Exercise aim :: Start the copy at the line holding "Do you need help?" and continue it exactly through the last line of the entries, leaving out pictures and anything else.

BEGIN Record excerpts

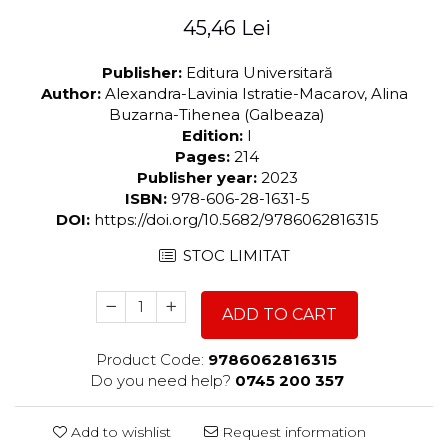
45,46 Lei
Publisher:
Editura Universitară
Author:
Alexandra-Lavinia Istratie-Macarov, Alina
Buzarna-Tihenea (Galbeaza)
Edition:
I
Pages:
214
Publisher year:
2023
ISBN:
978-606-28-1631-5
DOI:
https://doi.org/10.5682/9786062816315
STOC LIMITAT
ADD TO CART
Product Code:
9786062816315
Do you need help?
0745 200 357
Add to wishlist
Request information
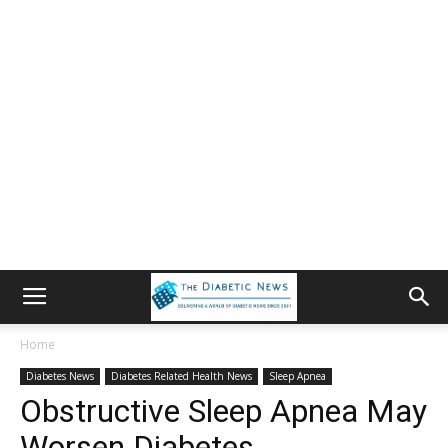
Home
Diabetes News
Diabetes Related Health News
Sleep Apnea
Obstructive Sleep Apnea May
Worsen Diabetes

END Record excerpts

Task response ::
Do you need help?
0745 200 357
Add to wishlist
Request information
Home
Diabetes News
Diabetes Related Health News
Sleep Apnea
Obstructive Sleep Apnea May
Worsen Diabetes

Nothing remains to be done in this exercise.